■ **Exercise aim**
Across the material below, how many lines hold the word "conditions"? Only the number should be given.

■ **Records shown**
--- --- ---
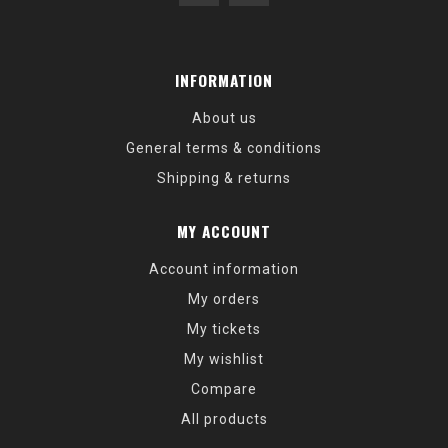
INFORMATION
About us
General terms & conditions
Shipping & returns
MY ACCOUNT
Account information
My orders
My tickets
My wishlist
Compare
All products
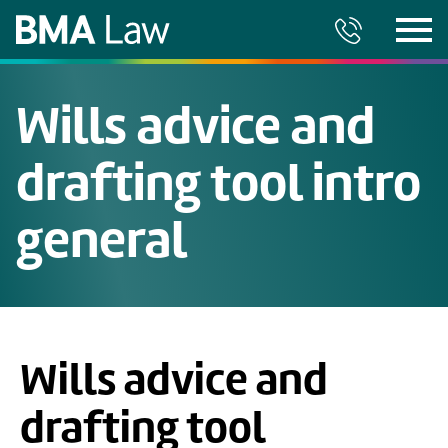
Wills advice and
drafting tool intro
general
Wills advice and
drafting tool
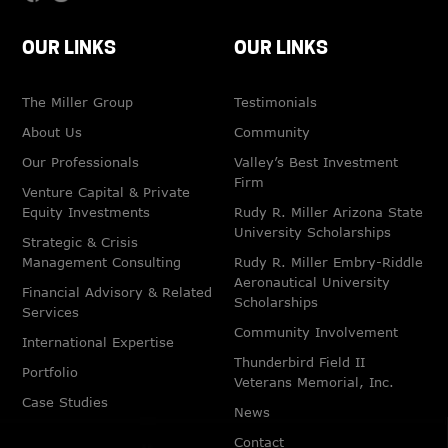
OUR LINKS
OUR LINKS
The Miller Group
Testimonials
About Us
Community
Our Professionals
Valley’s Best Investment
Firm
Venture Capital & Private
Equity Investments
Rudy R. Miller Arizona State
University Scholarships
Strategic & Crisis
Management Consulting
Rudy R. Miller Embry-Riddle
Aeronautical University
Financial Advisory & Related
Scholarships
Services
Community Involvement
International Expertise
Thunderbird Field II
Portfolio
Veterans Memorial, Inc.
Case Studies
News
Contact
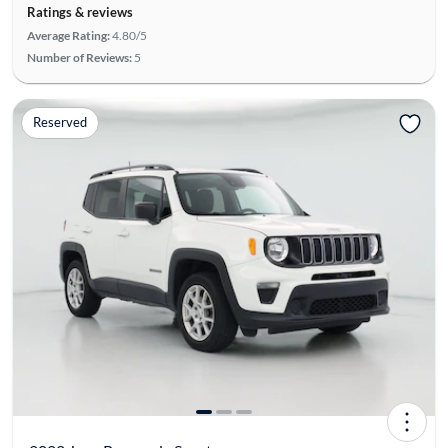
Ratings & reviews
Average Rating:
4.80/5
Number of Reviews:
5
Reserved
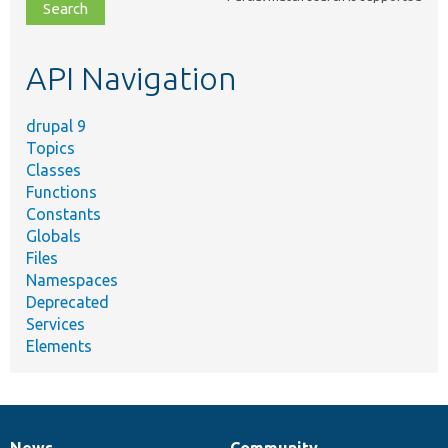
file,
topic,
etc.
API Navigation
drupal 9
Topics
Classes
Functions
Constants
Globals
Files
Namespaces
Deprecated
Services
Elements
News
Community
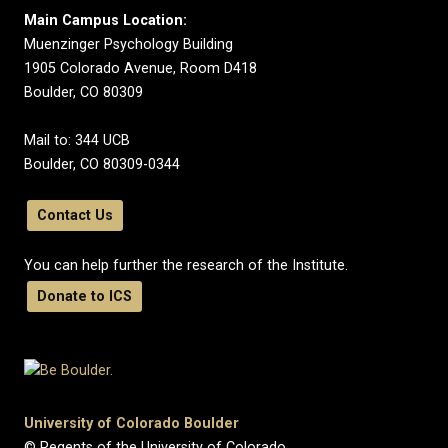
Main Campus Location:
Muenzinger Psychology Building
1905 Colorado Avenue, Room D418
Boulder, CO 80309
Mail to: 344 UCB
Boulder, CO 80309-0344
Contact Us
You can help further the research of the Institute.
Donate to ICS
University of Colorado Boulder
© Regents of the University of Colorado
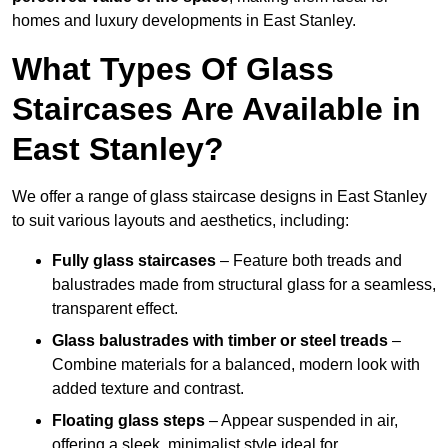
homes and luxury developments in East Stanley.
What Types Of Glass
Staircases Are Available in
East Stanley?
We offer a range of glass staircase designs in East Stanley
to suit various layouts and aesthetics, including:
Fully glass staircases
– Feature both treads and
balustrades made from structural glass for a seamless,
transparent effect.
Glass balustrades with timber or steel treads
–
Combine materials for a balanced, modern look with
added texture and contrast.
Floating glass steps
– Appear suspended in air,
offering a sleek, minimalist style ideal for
--- --- ---
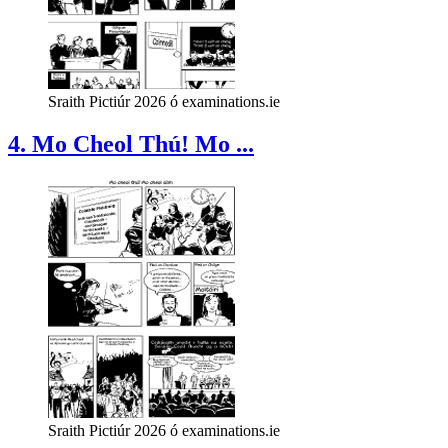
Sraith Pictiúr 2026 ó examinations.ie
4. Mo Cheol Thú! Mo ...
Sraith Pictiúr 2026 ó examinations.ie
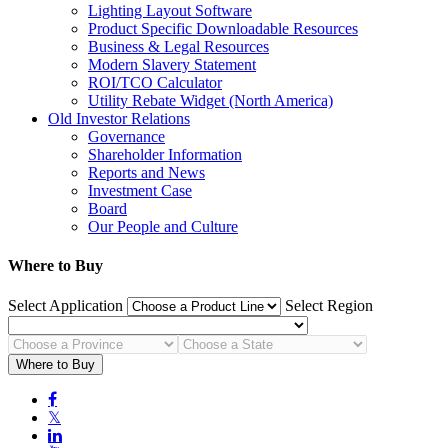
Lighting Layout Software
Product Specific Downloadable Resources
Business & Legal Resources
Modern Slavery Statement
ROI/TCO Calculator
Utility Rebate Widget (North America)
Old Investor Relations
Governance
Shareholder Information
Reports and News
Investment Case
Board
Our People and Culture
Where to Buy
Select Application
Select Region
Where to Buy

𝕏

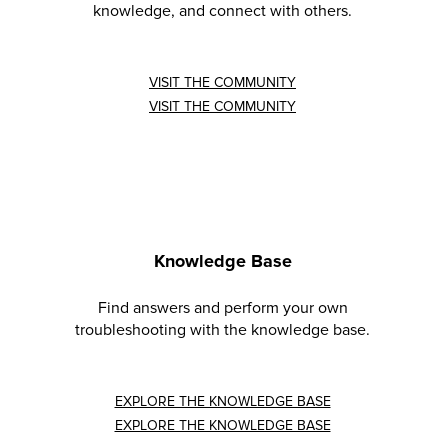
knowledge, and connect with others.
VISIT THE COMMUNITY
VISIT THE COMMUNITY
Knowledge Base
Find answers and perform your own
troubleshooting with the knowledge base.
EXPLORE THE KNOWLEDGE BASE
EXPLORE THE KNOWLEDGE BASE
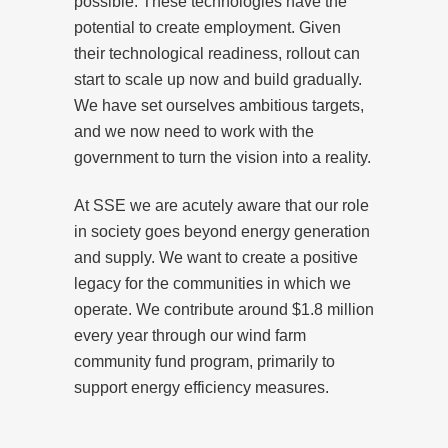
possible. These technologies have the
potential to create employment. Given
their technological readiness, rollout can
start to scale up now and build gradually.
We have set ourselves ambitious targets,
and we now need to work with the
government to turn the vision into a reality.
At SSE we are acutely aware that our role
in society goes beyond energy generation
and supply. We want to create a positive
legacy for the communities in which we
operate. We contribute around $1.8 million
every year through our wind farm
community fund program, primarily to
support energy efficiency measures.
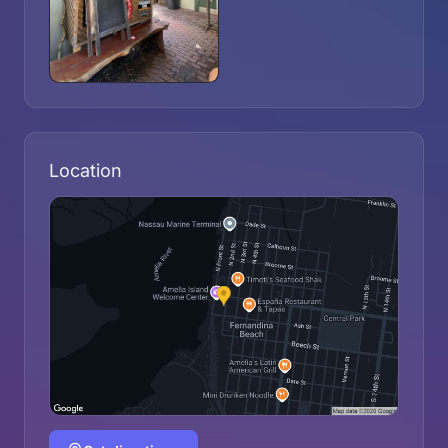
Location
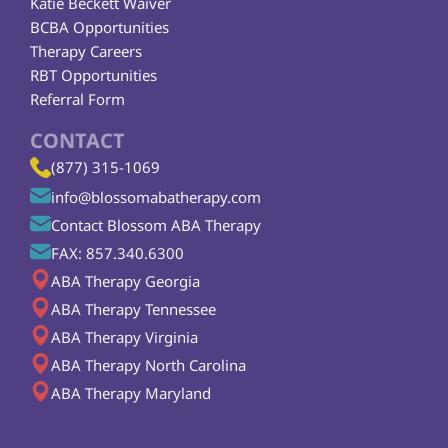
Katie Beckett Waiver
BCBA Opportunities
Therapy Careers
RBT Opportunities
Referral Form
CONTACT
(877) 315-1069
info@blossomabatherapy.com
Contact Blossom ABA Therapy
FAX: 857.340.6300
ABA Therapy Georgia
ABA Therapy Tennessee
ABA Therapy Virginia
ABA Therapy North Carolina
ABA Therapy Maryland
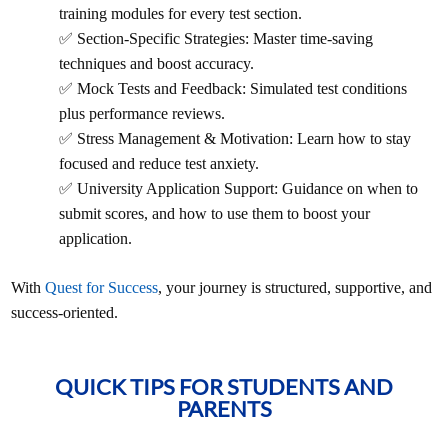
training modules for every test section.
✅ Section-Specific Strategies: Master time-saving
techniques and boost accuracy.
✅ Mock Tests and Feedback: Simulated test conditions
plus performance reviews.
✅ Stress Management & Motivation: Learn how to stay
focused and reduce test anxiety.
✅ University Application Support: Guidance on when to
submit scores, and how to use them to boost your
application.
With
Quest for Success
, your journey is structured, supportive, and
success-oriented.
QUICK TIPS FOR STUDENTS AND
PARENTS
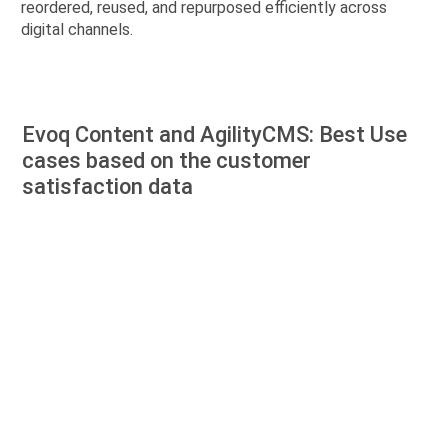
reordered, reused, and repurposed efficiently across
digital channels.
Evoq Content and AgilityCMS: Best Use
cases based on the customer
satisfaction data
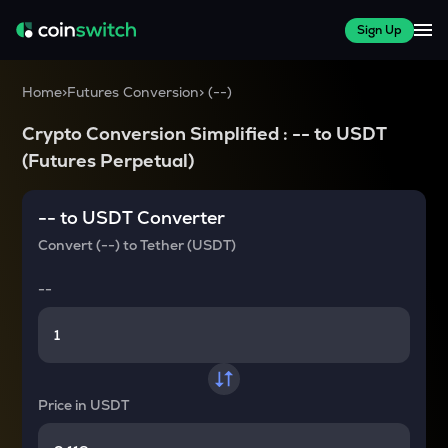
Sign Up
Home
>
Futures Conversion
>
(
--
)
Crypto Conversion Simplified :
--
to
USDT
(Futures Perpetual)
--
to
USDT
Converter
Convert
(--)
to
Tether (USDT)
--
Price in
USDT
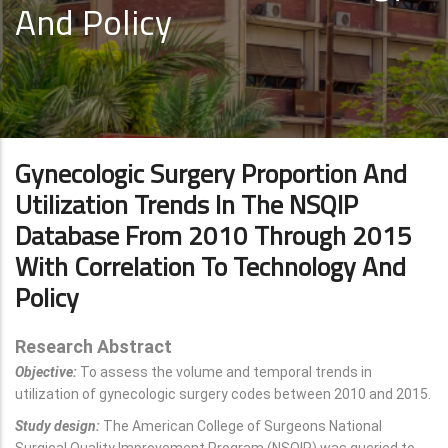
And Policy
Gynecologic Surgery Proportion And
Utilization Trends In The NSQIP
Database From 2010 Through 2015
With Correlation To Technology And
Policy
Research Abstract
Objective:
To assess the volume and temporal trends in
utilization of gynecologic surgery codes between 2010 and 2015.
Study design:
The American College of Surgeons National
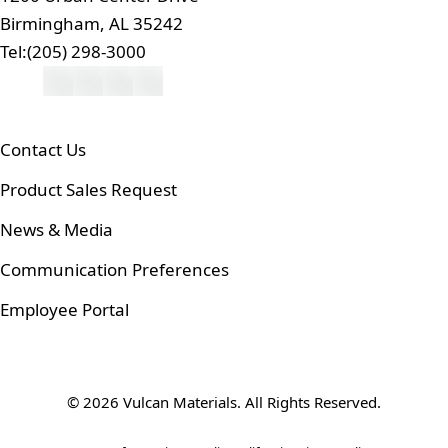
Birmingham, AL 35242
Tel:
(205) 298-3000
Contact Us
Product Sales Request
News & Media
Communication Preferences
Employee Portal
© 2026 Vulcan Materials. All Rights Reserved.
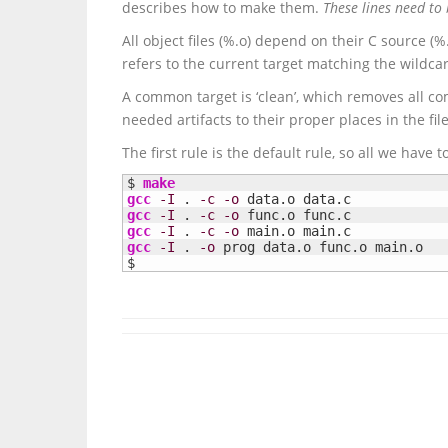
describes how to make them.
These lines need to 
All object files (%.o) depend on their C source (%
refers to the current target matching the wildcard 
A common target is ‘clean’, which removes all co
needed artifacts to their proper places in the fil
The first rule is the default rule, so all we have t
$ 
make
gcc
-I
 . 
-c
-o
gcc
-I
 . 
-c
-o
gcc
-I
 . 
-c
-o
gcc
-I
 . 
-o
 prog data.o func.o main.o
--- --- ---
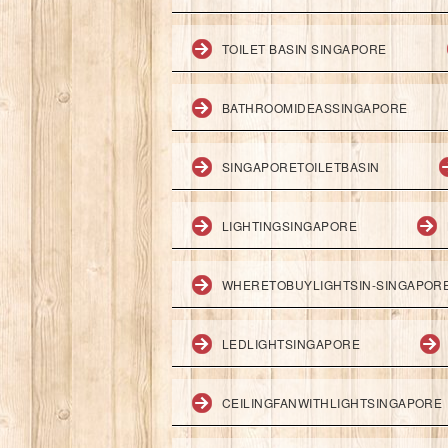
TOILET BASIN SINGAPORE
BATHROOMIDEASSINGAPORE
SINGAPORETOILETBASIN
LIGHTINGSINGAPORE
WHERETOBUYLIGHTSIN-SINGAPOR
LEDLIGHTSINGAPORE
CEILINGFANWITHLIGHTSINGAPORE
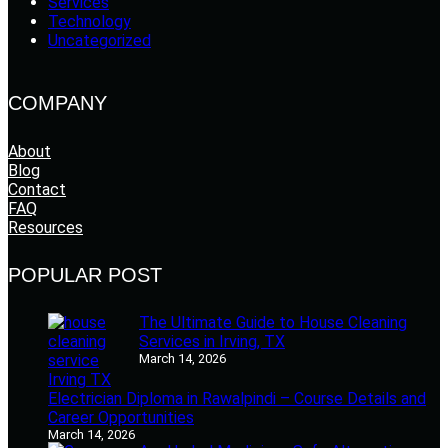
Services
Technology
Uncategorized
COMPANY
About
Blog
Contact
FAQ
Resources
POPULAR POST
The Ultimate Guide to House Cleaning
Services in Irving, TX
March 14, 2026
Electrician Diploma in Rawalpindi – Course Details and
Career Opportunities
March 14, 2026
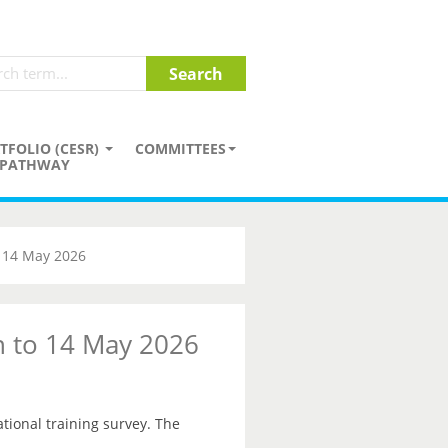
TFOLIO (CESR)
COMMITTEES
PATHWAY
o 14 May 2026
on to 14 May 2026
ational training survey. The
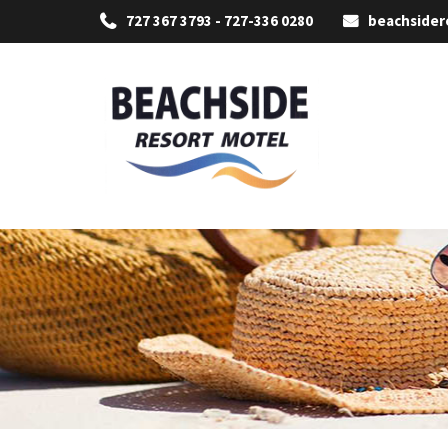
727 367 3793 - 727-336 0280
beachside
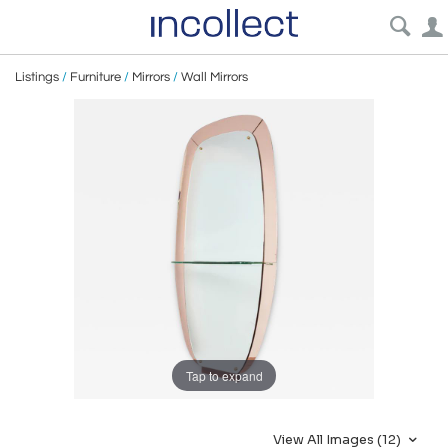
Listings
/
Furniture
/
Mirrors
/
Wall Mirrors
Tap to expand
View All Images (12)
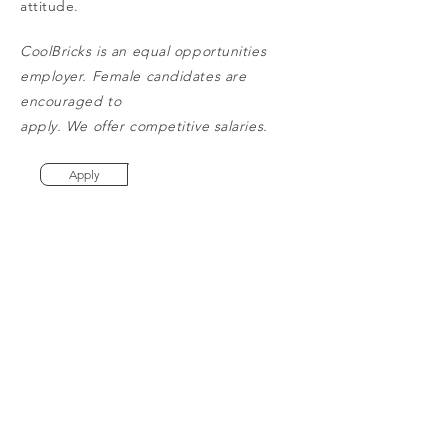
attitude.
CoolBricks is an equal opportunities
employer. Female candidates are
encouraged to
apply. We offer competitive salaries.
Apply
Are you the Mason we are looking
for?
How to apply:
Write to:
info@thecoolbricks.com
--- --- ---
■ **Task output**
2